Sora 2 - It will only get more realistic from here

By AI Explained

Summary

## Key takeaways - **Two Sora 2 Models Exist**: OpenAI offers both a standard Sora 2 and a higher quality 'Sora 2 Pro,' with viral demos likely showcasing the Pro version, raising questions about general accessibility and OpenAI's profit motives. [00:42], [01:05] - **Sora 2 Rollout is Deliberate**: The invitation system, US/Canada initial focus, and iOS-only access for Sora 2 Pro are intentional safety measures for an iterative rollout, with API access promised soon. [01:16], [01:37] - **Training Data Influences Model Performance**: A model's superiority in specific prompts, like generating Cyberpunk scenes or anime, is heavily influenced by its training data, not necessarily overall intelligence. [02:45], [03:17] - **Sora App Prioritizes User Well-being**: OpenAI's Sora app includes features like periodic mood checks, user nudges towards creation over consumption, and strict content/likeness controls to ensure a net positive user experience. [06:53], [07:13] - **Periodic Labs Focuses on Automating Science**: With significant funding, Periodic Labs aims to automate scientific discovery by using AI to predict experiments, guide robotic execution, and analyze vast datasets, contrasting with Sora's focus. [10:09], [11:20] - **AI Will Pass Visual Turing Test**: While Sora 2 is a step towards passing the visual Turing test, the ultimate goal is creating indistinguishable artificial worlds across all senses, a path that is both exciting and treacherous. [14:11], [14:48]

Topics Covered

Sora 2: Two Versions, Deliberate Slow Rollout?
AI Model Superiority: It's All About Training Data.
Will Sora App Be Net Beneficial, Or Just Slop?
Sora App: A Clever Moat for OpenAI's Video AI?
AI Will Create Multi-Sensory Worlds Indistinguishable From Reality.

Full Transcript

Sora 2 is out and for some it will seem

like a slop feed shoggoth.

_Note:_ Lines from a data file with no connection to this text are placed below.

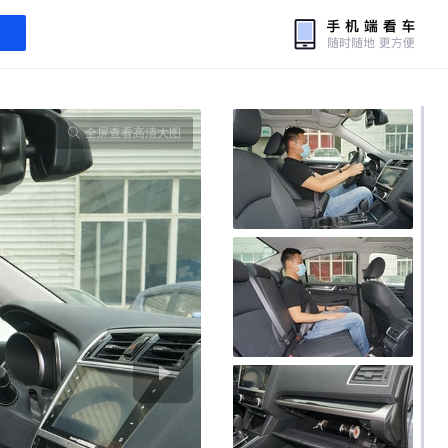
全屏查看高清大图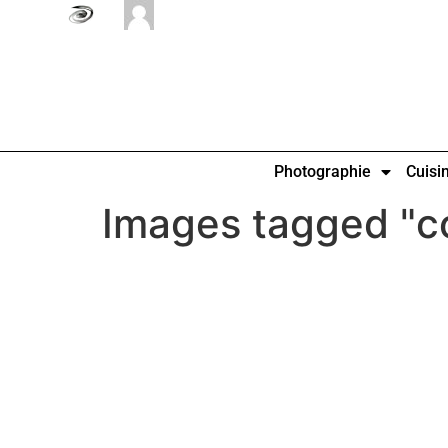
Photographie
Cuisi
Images tagged "c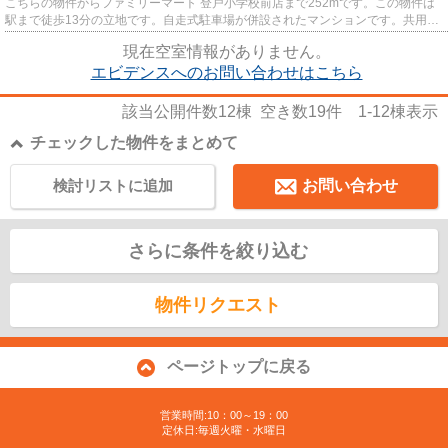
こちらの物件からファミリーマート 登戸小学校前店まで252mです。この物件は
駅まで徒歩13分の立地です。自走式駐車場が併設されたマンションです。共用部
には敷地内ごみ置き場・エレベ...
現在空室情報がありません。
エビデンスへのお問い合わせはこちら
該当公開件数
12
棟 空き数
19
件
1-12
棟表示
チェックした物件をまとめて
検討リストに追加
お問い合わせ
さらに条件を絞り込む
物件リクエスト
ページトップに戻る
営業時間:10：00～19：00
定休日:毎週火曜・水曜日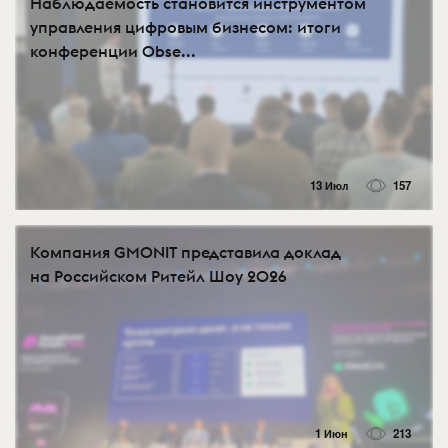
Наблюдаемость становится инструментом
управления цифровым бизнесом: итоги
конференции Obse...
13 Июл
157
Компания GMONIT представила доклад
на Российском Ритейл Шоу 2026
1 Июн
213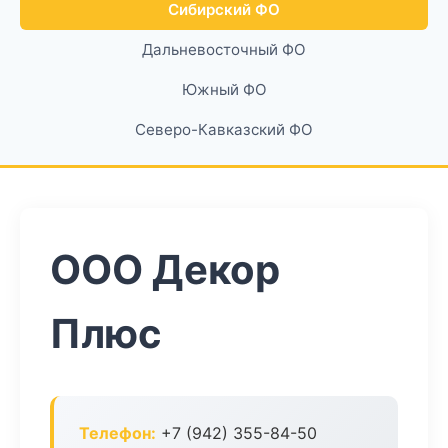
Сибирский ФО
Дальневосточный ФО
Южный ФО
Северо-Кавказский ФО
ООО Декор
Плюс
Телефон:
+7 (942) 355-84-50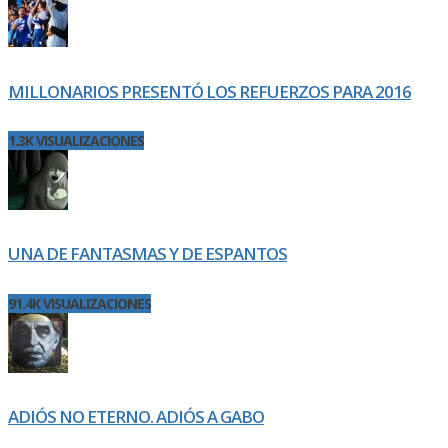
MILLONARIOS PRESENTÓ LOS REFUERZOS PARA 2016
1.3K VISUALIZACIONES
UNA DE FANTASMAS Y DE ESPANTOS
91.4K VISUALIZACIONES
ADIÓS NO ETERNO. ADIÓS A GABO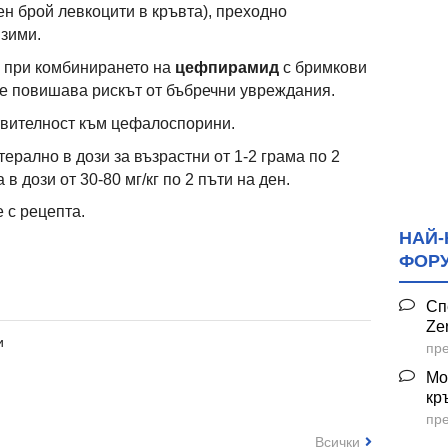
ен брой левкоцити в кръвта), преходно
зими.
при комбинирането на
цефпирамид
с бримкови
е повишава рискът от бъбречни увреждания.
вителност към цефалоспорини.
ерално в дози за възрастни от 1-2 грама по 2
в дози от 30-80 мг/кг по 2 пъти на ден.
 с рецепта.
НАЙ-
ФОР
Сп
Ze
и
пре
Мо
кр
пре
Всички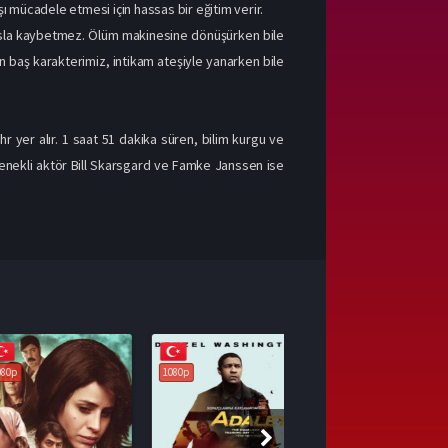
şı mücadele etmesi için hassas bir eğitim verir.
asla kaybetmez. Ölüm makinesine dönüşürken bile
n baş karakterimiz, intikam ateşiyle yanarken bile
yer alır. 1 saat 51 dakika süren, bilim kurgu ve
tenekli aktör Bill Skarsgard ve Famke Janssen ise
1080p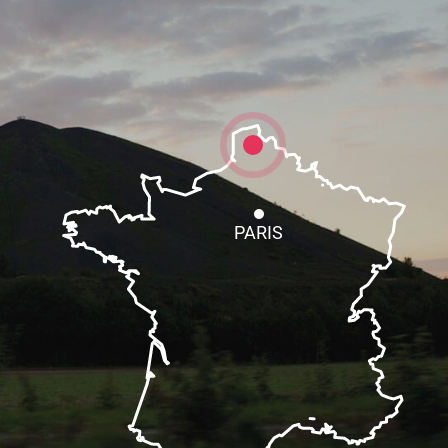
PARIS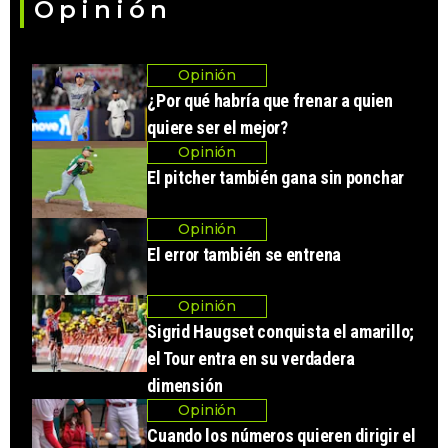
Opinión
Opinión
¿Por qué habría que frenar a quien
quiere ser el mejor?
Opinión
El pitcher también gana sin ponchar
Opinión
El error también se entrena
Opinión
Sigrid Haugset conquista el amarillo;
el Tour entra en su verdadera
dimensión
Opinión
Cuando los números quieren dirigir el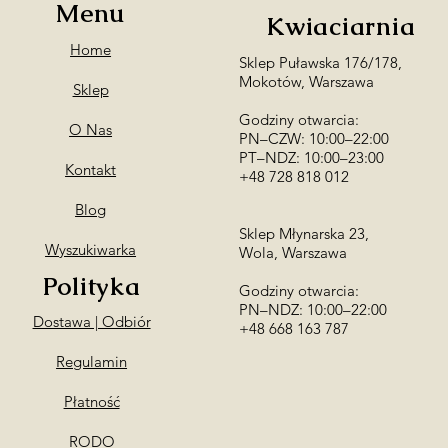
Menu
Kwiaciarnia
Home
Sklep Puławska 176/178,
Mokotów, Warszawa
Sklep
Godziny otwarcia:
O Nas
PN–CZW: 10:00–22:00
PT–NDZ: 10:00–23:00
Kontakt
+48 728 818 012
Blog
Sklep Młynarska 23,
Wyszukiwarka
Wola, Warszawa
Polityka
Godziny otwarcia:
PN–NDZ: 10:00–22:00
Dostawa | Odbiór
​+48 668 163 787
Regulamin
Płatność
RODO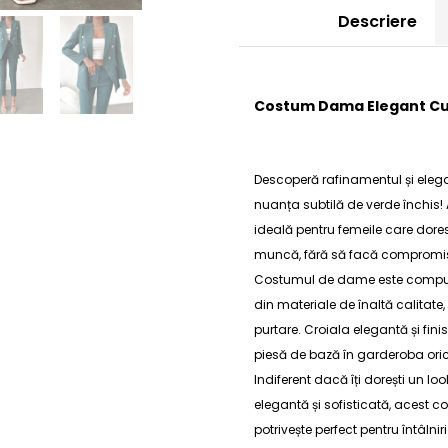
Descriere
Costum Dama Elegant Cu 
Descoperă rafinamentul și eleg
nuanța subtilă de verde închis!
ideală pentru femeile care doresc
muncă, fără să facă compromisuri
Costumul de dame este compus di
din materiale de înaltă calitate
purtare. Croiala elegantă și fin
piesă de bază în garderoba oric
Indiferent dacă îți dorești un lo
elegantă și sofisticată, acest
co
potrivește perfect pentru întâlnir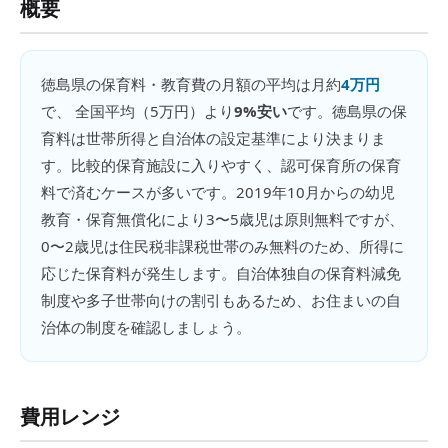
概要
徳島県
の
保育料・教育費の月額
の平均は月約
4万円
で、 全国平均（
5万円
）より
9%安い
です。
徳島県の保
育料は世帯所得と自治体の設定基準により決まりま
す。比較的保育施設に入りやすく、認可保育所の保育
料で済むケースが多いです。2019年10月からの幼児
教育・保育無償化により3〜5歳児は原則無料ですが、
0〜2歳児は住民税非課税世帯のみ無料のため、所得に
応じた保育料が発生します。自治体独自の保育料減免
制度や多子世帯向けの割引もあるため、お住まいの自
治体の制度を確認しましょう。
費用レンジ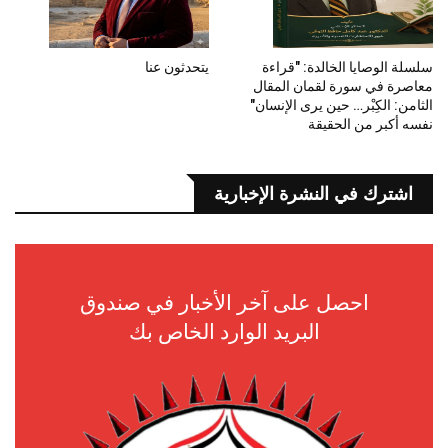
سلسلة الوصايا الخالدة: "قراءة
يتحدثون عنا
معاصرة في سورة لقمان المقال
الثامن: الكِبْر… حين يرى الإنسان"
نفسه أكبر من الحقيقة
اشترك في النشرة الإخبارية
احصل على آخر الأخبار في صندوق
البريد الوارد الخاص بك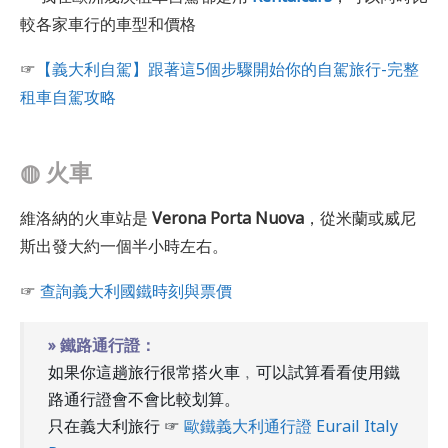
較各家車行的車型和價格
☞
【義大利自駕】跟著這5個步驟開始你的自駕旅行-完整
租車自駕攻略
◍
火車
維洛納的火車站是
Verona Porta Nuova
，從米蘭或威尼
斯出發大約一個半小時左右。
☞
查詢義大利國鐵時刻與票價
» 鐵路通行證：
如果你這趟旅行很常搭火車﹐可以試算看看使用鐵
路通行證會不會比較划算。
只在義大利旅行 ☞
歐鐵義大利通行證 Eurail Italy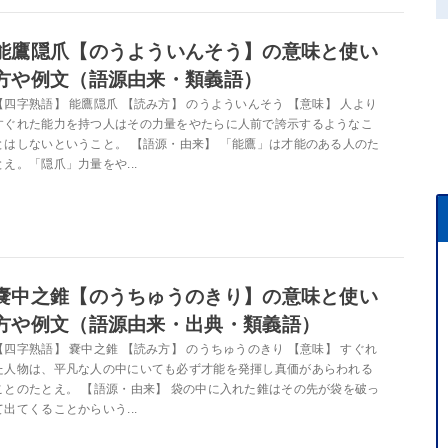
能鷹隠爪【のうよういんそう】の意味と使い
方や例文（語源由来・類義語）
【四字熟語】 能鷹隠爪 【読み方】 のうよういんそう 【意味】 人より
すぐれた能力を持つ人はその力量をやたらに人前で誇示するようなこ
とはしないということ。 【語源・由来】 「能鷹」は才能のある人のた
とえ。「隠爪」力量をや...
嚢中之錐【のうちゅうのきり】の意味と使い
方や例文（語源由来・出典・類義語）
【四字熟語】 嚢中之錐 【読み方】 のうちゅうのきり 【意味】 すぐれ
た人物は、平凡な人の中にいても必ず才能を発揮し真価があらわれる
ことのたとえ。 【語源・由来】 袋の中に入れた錐はその先が袋を破っ
て出てくることからいう...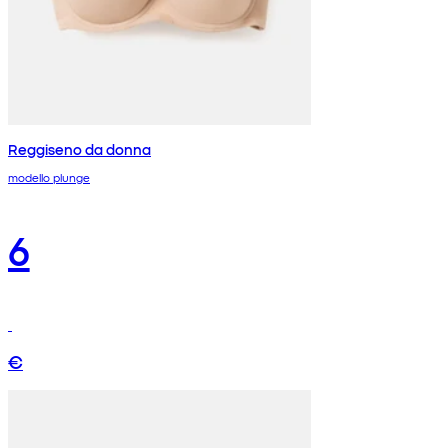
Reggiseno da donna
modello plunge
6
€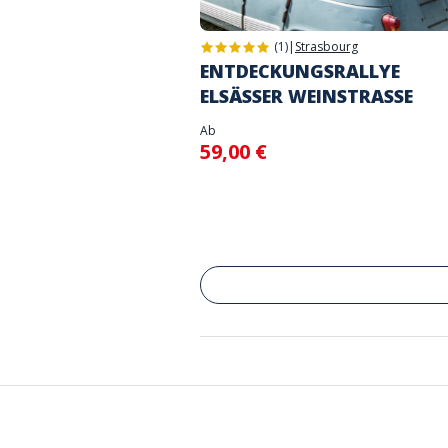
(1)
|
Strasbourg
ENTDECKUNGSRALLYE
ELSÄSSER WEINSTRASSE
Ab
59,00 €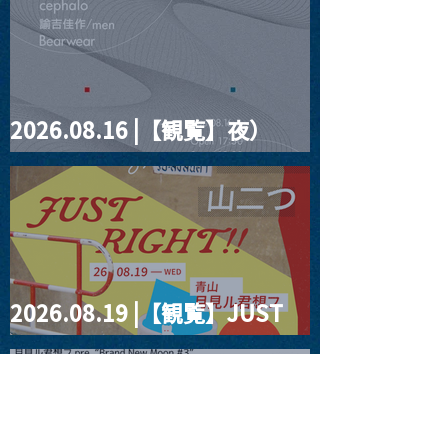
2026.08.16 |【観覧】夜）
four dots vol.2
2026.08.19 |【観覧】JUST
RIGHT!! vol.27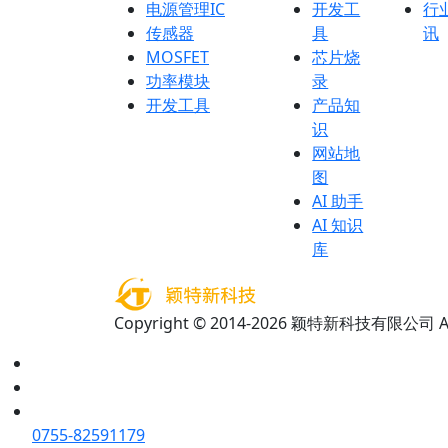
电源管理IC
开发工
行
传感器
具
讯
MOSFET
芯片烧
功率模块
录
开发工具
产品知
识
网站地
图
AI 助手
AI 知识
库
Copyright © 2014-2026 颖特新科技有限公司 All 
0755-82591179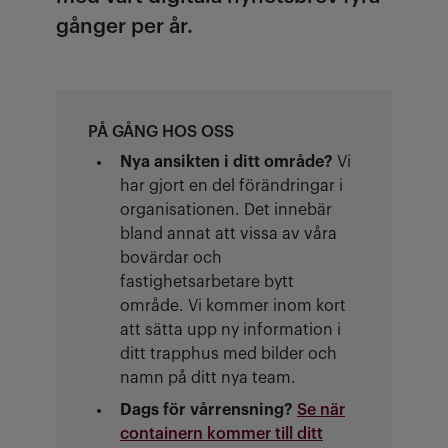
gånger per år.
PÅ GÅNG HOS OSS
Nya ansikten i ditt område?
Vi
har gjort en del förändringar i
organisationen. Det innebär
bland annat att vissa av våra
bovärdar och
fastighetsarbetare bytt
område. Vi kommer inom kort
att sätta upp ny information i
ditt trapphus med bilder och
namn på ditt nya team.
Dags för vårrensning?
Se när
containern kommer till ditt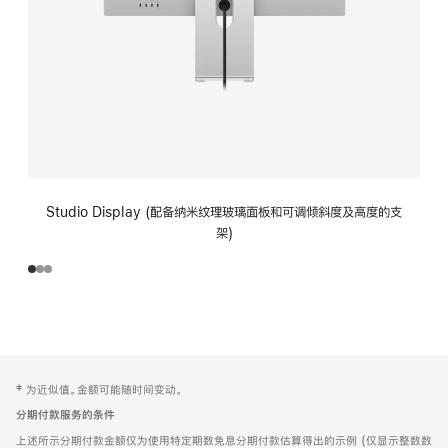
Studio Display (配备纳米纹理玻璃面板和可调倾斜度及高度的支
架)
网
脚
‡ 为近似值。金额可能随时间变动。
注
页
分期付款服务的条件
页
上述所示分期付款金额仅为使用特定期数免息分期付款估算得出的示例 (仅显示整数数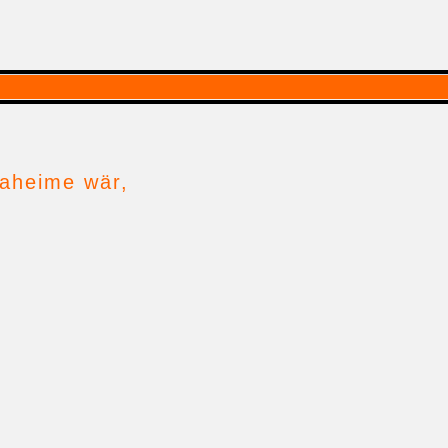
daheime wär,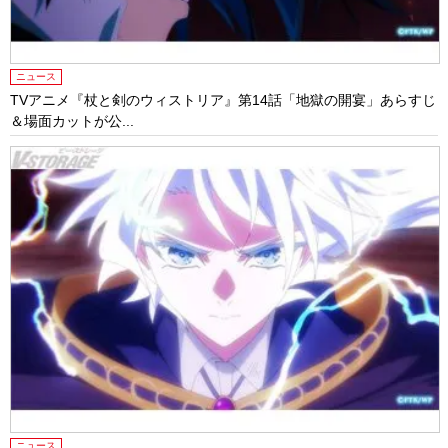
ニュース
TVアニメ『杖と剣のウィストリア』第14話「地獄の開宴」あらすじ
＆場面カットが公...
ニュース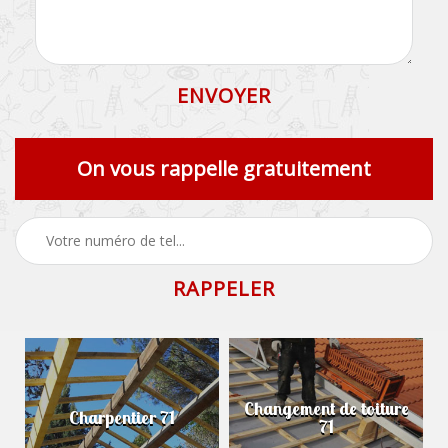
On vous rappelle gratuitement
Changement de toiture
Charpentier 71
71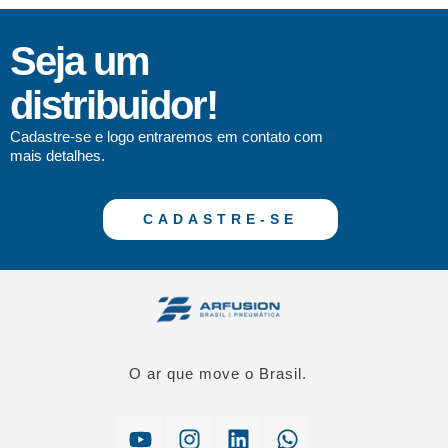
Seja um
distribuidor!
Cadastre-se e logo entraremos em contato com
mais detalhes.
CADASTRE-SE
O ar que move o Brasil.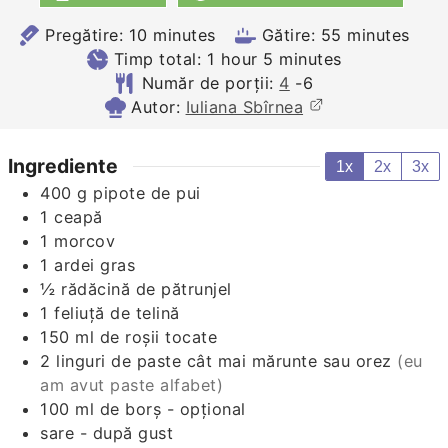
minutes
minutes
Pregătire:
10
minutes
Gătire:
55
minutes
hour
minutes
Timp total:
1
hour
5
minutes
Număr de porții:
4
-6
Autor:
Iuliana Sbîrnea
Ingrediente
1x
2x
3x
400
g
pipote de pui
1
ceapă
1
morcov
1
ardei gras
½
rădăcină de pătrunjel
1
feliuţă de telină
150
ml
de roşii tocate
2
linguri de paste cât mai mărunte sau orez
(eu
am avut paste alfabet)
100
ml
de borş - opţional
sare - după gust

For others a

glimpse at a genuinely generalist AI.

Visually it could be seen as the best

that has ever come out of text video but

for others barely an improvement on VO3

from Google. It's up to you of course

but I will try to focus on six elements

you might not have caught from the viral

release video and announcement. So, is

it all a distraction though from

physical science breakthroughs like

those promised by periodic labs or the

coding supremacy of Claude 4.5 Sonnet?

Depends who you ask. But let's get

started. First, a quick one. One detail

that many may have missed. There are

actually two Sora 2os. OpenAI said Pro

users will be able to use our

experimental higher quality Sora 2 Pro

initially on sora.com and then in the

app as well. But my question is where

did all the best demos come which you're

going to see in this video and which

went viral? Could it be that most of

those were Sora 2 Pro and therefore what

most people will access is just the

normal Sora 2. These things are

incredibly expensive to run, don't

forget. And OpenAI do eventually have to

make a profit. And then there's the

rollout. According to the Sora 2 system

card, that invitation system that which

is a bit jank is actually deliberate to

slow things down. That's maybe also why

it's only for the US and Canada

initially. iOS only premium but with

limits that will actually decrease as

new users join with no API though

apparently that's promised in the coming

weeks. All of that is deliberate and

part of the safety focused iterative

rollout strategy. Then there's the

inevitable comparisons initially between

Sora 1 and Sora 2, but I'm going to

throw in V3 demos too for reference made

via V3 preview on Gemini online and V3

quality with Google Flow. Now, note that

one of the leads for Sora 2 said that

that model is intelligent in a way that

we haven't seen with a video model

before. So, they're claiming it has the

best world model. You could say image to

video or video to video is not yet

allowed, although we'll get to cameos

later. All of this begs the inevitable

question as to which model is the very

best for video generation. And

comparisons are really hard to state

definitively. As I've said earlier on

we don't even know whether this is Sora

2 Pro or Sora 2. And even V3 has preview

quality versions, fast versions, and the

main V3. Also, I have seen credible

leaks that apparently VO 3.1 is going to

be released in the coming week or so.

I'm also going to make a point that I

think is fairly significant which is

models. I'm not just talking about Sora

and Vio but even LLM like Gemini and

ChatBT they are unbelievably

fundamentally dependent on the data sets

on which they're trained. So just

because for one particular prompt say of

a gymnast one model is clearly better

than the other doesn't mean it's better

all around. It might just have more

training data on that domain. Take this

game generation of Cyberpunk from Sor 2.

Now, I've never played that game, but

clearly according to reports, they must

have taken plenty of video tutorials

from that game and fed it into the

training data. Sora 2 can also generate

anime, much better than V3, apparently.

But again, think training data.

>> You, better, keep, that, wheel, steady, cuz

everyone's gunning for us.

>> Found, output, tokens, cost, more, than, input

tokens.

Yeah, apparently my words aren't worth

as much as the models.

>> Input, tokens, are, the, cheap, seats.

>> Then, there's, questions, of, copyright.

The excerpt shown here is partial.